- [Recorded information]:

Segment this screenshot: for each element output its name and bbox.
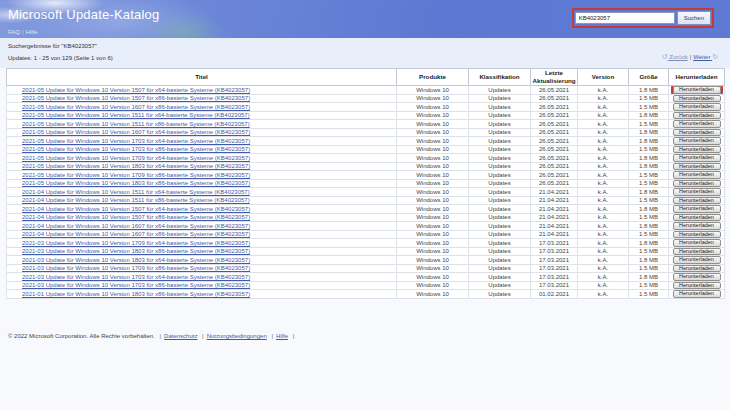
classification-cell: Updates [469,86,531,95]
classification-cell: Updates [469,290,531,299]
download-button[interactable]: Herunterladen [673,95,721,103]
download-button[interactable]: Herunterladen [673,137,721,145]
footer-hilfe-link[interactable]: Hilfe [276,333,288,339]
size-cell: 1.8 MB [629,205,669,214]
update-title-link[interactable]: 2021-03 Update für Windows 10 Version 18… [22,248,250,254]
version-cell: k.A. [578,137,629,146]
update-title-link[interactable]: 2021-04 Update für Windows 10 Version 15… [22,214,250,220]
nutzungsbedingungen-link[interactable]: Nutzungsbedingungen [207,333,267,339]
size-cell: 1.8 MB [629,222,669,231]
download-button[interactable]: Herunterladen [673,103,721,111]
results-table-body: 2021-05 Update für Windows 10 Version 15… [7,86,725,299]
column-header-klassifikation[interactable]: Klassifikation [469,69,531,86]
update-title-link[interactable]: 2021-05 Update für Windows 10 Version 17… [22,146,250,152]
download-button[interactable]: Herunterladen [673,282,721,290]
faq-link[interactable]: FAQ [8,29,20,35]
update-title-link[interactable]: 2021-03 Update für Windows 10 Version 17… [22,265,250,271]
update-title-link[interactable]: 2021-05 Update für Windows 10 Version 16… [22,104,250,110]
download-button[interactable]: Herunterladen [673,205,721,213]
column-header-titel[interactable]: Titel [7,69,397,86]
download-button[interactable]: Herunterladen [673,188,721,196]
last-updated-cell: 26.05.2021 [531,120,578,129]
download-button[interactable]: Herunterladen [673,222,721,230]
update-title-link[interactable]: 2021-05 Update für Windows 10 Version 15… [22,121,250,127]
next-page-link[interactable]: Weiter ↻ [693,54,718,60]
update-title-link[interactable]: 2021-04 Update für Windows 10 Version 15… [22,206,250,212]
classification-cell: Updates [469,205,531,214]
version-cell: k.A. [578,120,629,129]
update-title-link[interactable]: 2021-03 Update für Windows 10 Version 17… [22,282,250,288]
update-title-link[interactable]: 2021-03 Update für Windows 10 Version 17… [22,240,250,246]
update-title-link[interactable]: 2021-05 Update für Windows 10 Version 15… [22,112,250,118]
size-cell: 1.8 MB [629,162,669,171]
version-cell: k.A. [578,86,629,95]
update-title-link[interactable]: 2021-05 Update für Windows 10 Version 17… [22,172,250,178]
version-cell: k.A. [578,264,629,273]
download-button[interactable]: Herunterladen [673,239,721,247]
update-title-link[interactable]: 2021-04 Update für Windows 10 Version 16… [22,223,250,229]
size-cell: 1.5 MB [629,171,669,180]
version-cell: k.A. [578,154,629,163]
update-title-link[interactable]: 2021-05 Update für Windows 10 Version 18… [22,163,250,169]
column-header-version[interactable]: Version [578,69,629,86]
classification-cell: Updates [469,128,531,137]
update-title-link[interactable]: 2021-05 Update für Windows 10 Version 17… [22,138,250,144]
version-cell: k.A. [578,256,629,265]
classification-cell: Updates [469,273,531,282]
download-button[interactable]: Herunterladen [673,214,721,222]
hilfe-link[interactable]: Hilfe [26,29,38,35]
download-button[interactable]: Herunterladen [673,129,721,137]
results-table-wrap: Titel Produkte Klassifikation Letzte Akt… [6,68,724,299]
update-title-link[interactable]: 2021-05 Update für Windows 10 Version 16… [22,129,250,135]
copyright-text: © 2022 Microsoft Corporation. Alle Recht… [8,333,155,339]
update-title-link[interactable]: 2021-04 Update für Windows 10 Version 16… [22,231,250,237]
download-button[interactable]: Herunterladen [673,112,721,120]
download-button[interactable]: Herunterladen [673,290,721,298]
search-button[interactable]: Suchen [677,11,711,25]
download-button[interactable]: Herunterladen [673,120,721,128]
download-button[interactable]: Herunterladen [673,146,721,154]
update-title-link[interactable]: 2021-04 Update für Windows 10 Version 15… [22,189,250,195]
download-button[interactable]: Herunterladen [673,171,721,179]
size-cell: 1.8 MB [629,111,669,120]
update-title-link[interactable]: 2021-05 Update für Windows 10 Version 15… [22,95,250,101]
download-button[interactable]: Herunterladen [673,154,721,162]
download-button[interactable]: Herunterladen [673,265,721,273]
column-header-groesse[interactable]: Größe [629,69,669,86]
table-row: 2021-03 Update für Windows 10 Version 17… [7,281,725,290]
download-button[interactable]: Herunterladen [673,248,721,256]
download-button[interactable]: Herunterladen [673,273,721,281]
version-cell: k.A. [578,111,629,120]
column-header-produkte[interactable]: Produkte [397,69,469,86]
update-title-link[interactable]: 2021-03 Update für Windows 10 Version 17… [22,274,250,280]
table-row: 2021-01 Update für Windows 10 Version 18… [7,290,725,299]
search-input[interactable] [575,12,675,24]
download-button[interactable]: Herunterladen [673,163,721,171]
table-row: 2021-04 Update für Windows 10 Version 15… [7,205,725,214]
update-title-link[interactable]: 2021-05 Update für Windows 10 Version 15… [22,87,250,93]
page-footer: © 2022 Microsoft Corporation. Alle Recht… [8,333,297,339]
update-title-link[interactable]: 2021-04 Update für Windows 10 Version 15… [22,197,250,203]
classification-cell: Updates [469,137,531,146]
product-cell: Windows 10 [397,145,469,154]
version-cell: k.A. [578,196,629,205]
update-title-link[interactable]: 2021-01 Update für Windows 10 Version 18… [22,291,250,297]
last-updated-cell: 21.04.2021 [531,205,578,214]
table-row: 2021-05 Update für Windows 10 Version 17… [7,171,725,180]
download-button[interactable]: Herunterladen [673,180,721,188]
table-row: 2021-04 Update für Windows 10 Version 16… [7,222,725,231]
previous-page-link[interactable]: ↺ Zurück [662,54,688,60]
table-row: 2021-05 Update für Windows 10 Version 18… [7,162,725,171]
product-cell: Windows 10 [397,128,469,137]
update-title-link[interactable]: 2021-05 Update für Windows 10 Version 18… [22,180,250,186]
datenschutz-link[interactable]: Datenschutz [164,333,197,339]
download-button[interactable]: Herunterladen [673,231,721,239]
download-button[interactable]: Herunterladen [673,256,721,264]
update-title-link[interactable]: 2021-05 Update für Windows 10 Version 17… [22,155,250,161]
update-title-link[interactable]: 2021-03 Update für Windows 10 Version 18… [22,257,250,263]
classification-cell: Updates [469,230,531,239]
product-cell: Windows 10 [397,247,469,256]
download-button[interactable]: Herunterladen [673,197,721,205]
download-button[interactable]: Herunterladen [673,86,721,94]
column-header-letzte-aktualisierung[interactable]: Letzte Aktualisierung [531,69,578,86]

- [Your task]: Return every line from the records above that holds the word "Microsoft".

- [Response to the task]:
copyright-text: © 2022 Microsoft Corporation. Alle Recht… [8,333,155,339]
page-footer: © 2022 Microsoft Corporation. Alle Recht… [8,333,297,339]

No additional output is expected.